_TASK REQUIREMENTS_
Lines holding the string "were" are the ones to copy; find them all in the data.

_DATASET ENTRIES_

※

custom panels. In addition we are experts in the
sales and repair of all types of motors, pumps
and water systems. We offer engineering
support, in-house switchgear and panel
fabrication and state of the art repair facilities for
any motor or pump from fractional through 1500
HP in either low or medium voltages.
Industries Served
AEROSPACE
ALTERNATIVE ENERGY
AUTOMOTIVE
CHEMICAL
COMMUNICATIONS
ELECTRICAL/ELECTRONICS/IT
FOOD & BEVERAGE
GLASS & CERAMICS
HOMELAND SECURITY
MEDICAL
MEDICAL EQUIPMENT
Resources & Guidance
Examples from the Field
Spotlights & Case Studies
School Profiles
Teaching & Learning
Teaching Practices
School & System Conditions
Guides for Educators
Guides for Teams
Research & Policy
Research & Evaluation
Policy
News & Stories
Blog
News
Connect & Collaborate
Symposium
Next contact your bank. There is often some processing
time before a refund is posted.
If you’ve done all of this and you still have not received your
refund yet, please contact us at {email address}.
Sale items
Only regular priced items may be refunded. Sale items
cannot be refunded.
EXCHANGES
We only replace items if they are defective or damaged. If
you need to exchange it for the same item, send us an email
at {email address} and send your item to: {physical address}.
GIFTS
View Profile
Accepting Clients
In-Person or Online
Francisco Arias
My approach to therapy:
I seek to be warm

※

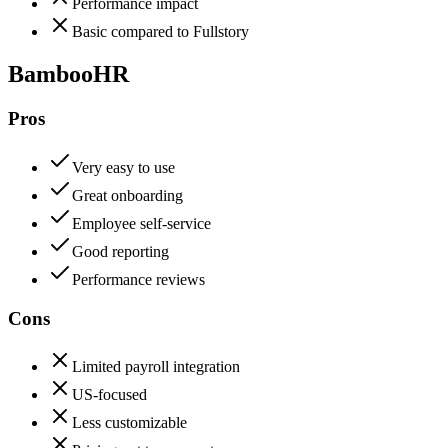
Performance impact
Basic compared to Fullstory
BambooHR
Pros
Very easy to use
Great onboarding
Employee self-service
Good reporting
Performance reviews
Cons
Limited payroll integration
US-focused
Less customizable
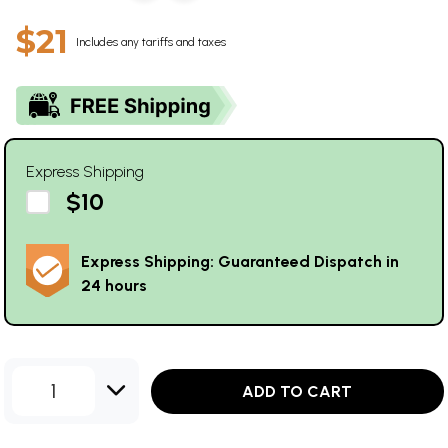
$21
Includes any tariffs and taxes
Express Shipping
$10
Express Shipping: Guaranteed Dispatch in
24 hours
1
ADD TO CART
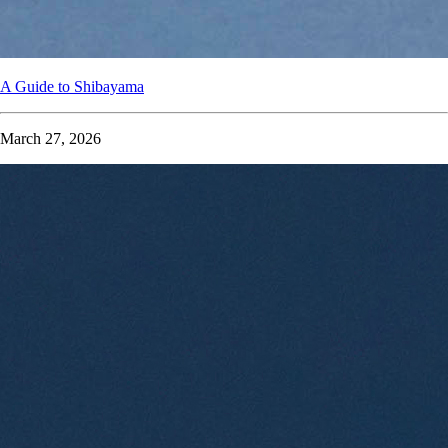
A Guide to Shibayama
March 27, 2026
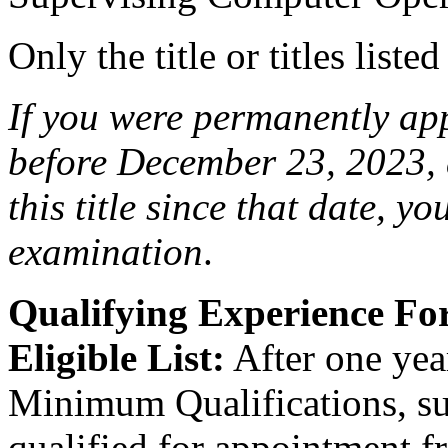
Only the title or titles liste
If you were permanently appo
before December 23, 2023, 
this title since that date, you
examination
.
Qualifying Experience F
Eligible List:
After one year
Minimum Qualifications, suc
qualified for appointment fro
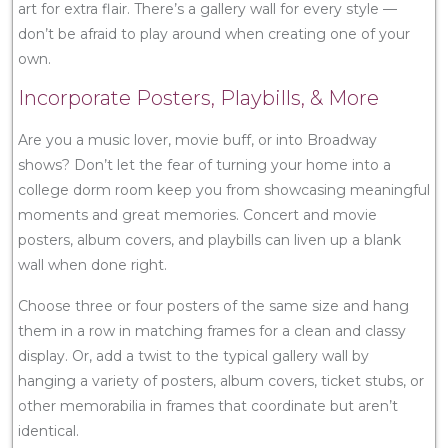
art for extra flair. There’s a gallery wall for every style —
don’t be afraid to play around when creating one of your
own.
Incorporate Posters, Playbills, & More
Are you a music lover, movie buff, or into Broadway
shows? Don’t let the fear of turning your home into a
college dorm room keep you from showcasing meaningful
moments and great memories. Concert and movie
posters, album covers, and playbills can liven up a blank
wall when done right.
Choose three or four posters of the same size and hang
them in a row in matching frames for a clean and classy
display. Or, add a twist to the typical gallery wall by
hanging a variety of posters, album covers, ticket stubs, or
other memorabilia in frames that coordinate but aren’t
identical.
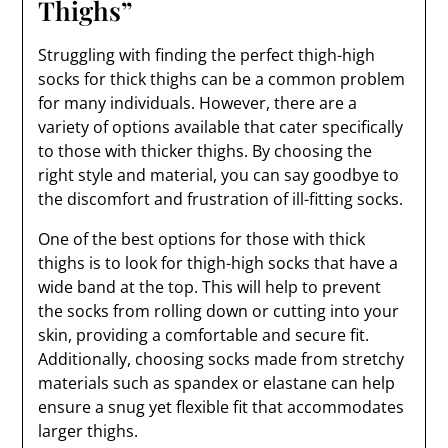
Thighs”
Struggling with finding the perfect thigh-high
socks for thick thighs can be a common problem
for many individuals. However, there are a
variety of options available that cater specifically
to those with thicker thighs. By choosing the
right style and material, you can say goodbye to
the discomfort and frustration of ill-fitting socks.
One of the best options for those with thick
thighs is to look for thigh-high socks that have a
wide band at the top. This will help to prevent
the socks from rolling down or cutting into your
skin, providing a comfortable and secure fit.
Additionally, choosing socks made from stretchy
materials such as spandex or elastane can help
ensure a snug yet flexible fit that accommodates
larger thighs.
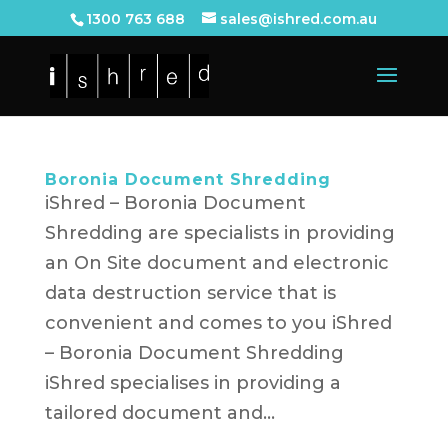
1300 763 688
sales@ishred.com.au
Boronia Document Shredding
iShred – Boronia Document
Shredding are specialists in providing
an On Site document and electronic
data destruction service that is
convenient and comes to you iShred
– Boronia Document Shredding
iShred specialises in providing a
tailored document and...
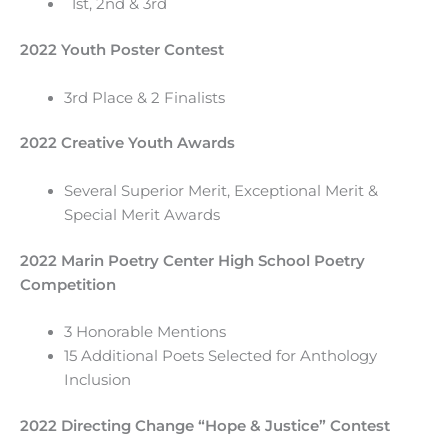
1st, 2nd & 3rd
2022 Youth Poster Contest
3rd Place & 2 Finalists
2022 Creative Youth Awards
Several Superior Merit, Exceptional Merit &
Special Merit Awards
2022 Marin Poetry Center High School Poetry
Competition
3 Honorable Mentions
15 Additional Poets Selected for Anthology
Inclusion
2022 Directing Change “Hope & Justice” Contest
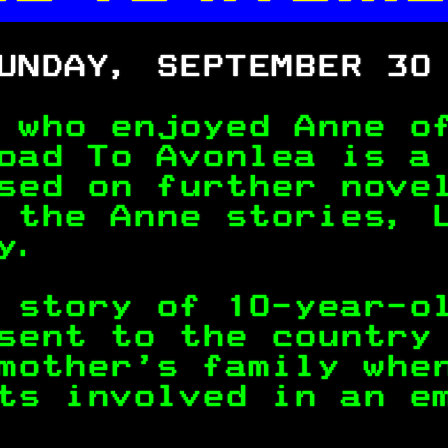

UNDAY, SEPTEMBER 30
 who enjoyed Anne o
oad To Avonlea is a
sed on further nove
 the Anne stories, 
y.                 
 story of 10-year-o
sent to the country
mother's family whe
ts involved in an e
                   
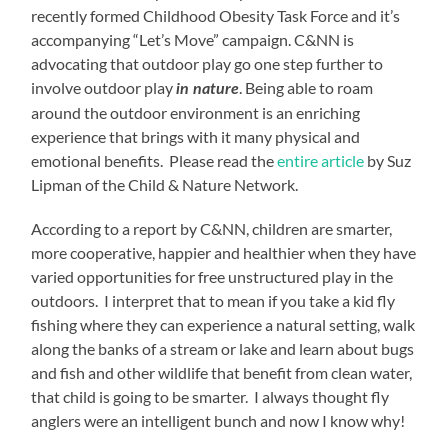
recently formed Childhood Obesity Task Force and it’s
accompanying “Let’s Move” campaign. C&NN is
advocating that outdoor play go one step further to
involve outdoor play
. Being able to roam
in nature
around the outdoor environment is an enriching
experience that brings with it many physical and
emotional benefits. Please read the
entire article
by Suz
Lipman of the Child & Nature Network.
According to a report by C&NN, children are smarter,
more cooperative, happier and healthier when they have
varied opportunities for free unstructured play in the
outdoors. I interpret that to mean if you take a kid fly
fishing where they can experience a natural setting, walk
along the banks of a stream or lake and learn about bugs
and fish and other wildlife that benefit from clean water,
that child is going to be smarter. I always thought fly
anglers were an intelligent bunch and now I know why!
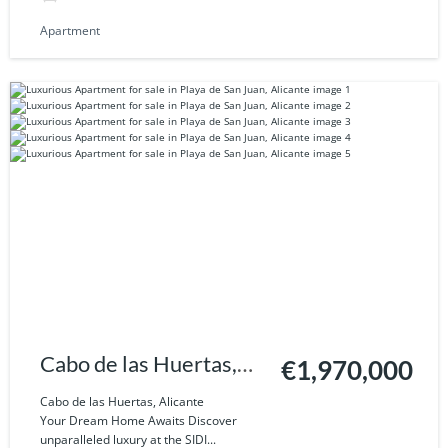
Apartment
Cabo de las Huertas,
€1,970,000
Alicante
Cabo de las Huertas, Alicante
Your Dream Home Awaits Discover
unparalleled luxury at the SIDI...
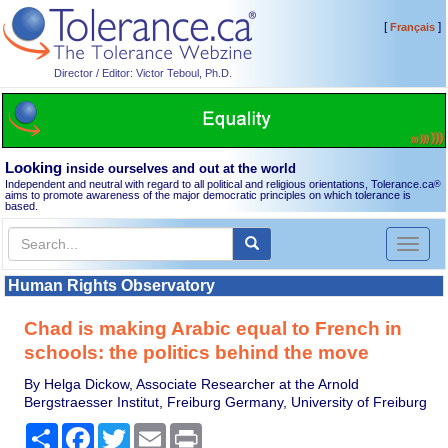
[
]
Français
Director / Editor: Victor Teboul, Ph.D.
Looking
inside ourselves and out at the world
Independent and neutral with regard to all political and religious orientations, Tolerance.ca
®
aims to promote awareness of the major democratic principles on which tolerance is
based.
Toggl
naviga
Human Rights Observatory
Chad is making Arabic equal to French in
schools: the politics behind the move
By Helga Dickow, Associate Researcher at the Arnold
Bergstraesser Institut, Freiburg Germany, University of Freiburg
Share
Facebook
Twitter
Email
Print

※

_YOUR SOLUTION_
If you were permanently appo
anglers were an intelligent bunch and now I know why!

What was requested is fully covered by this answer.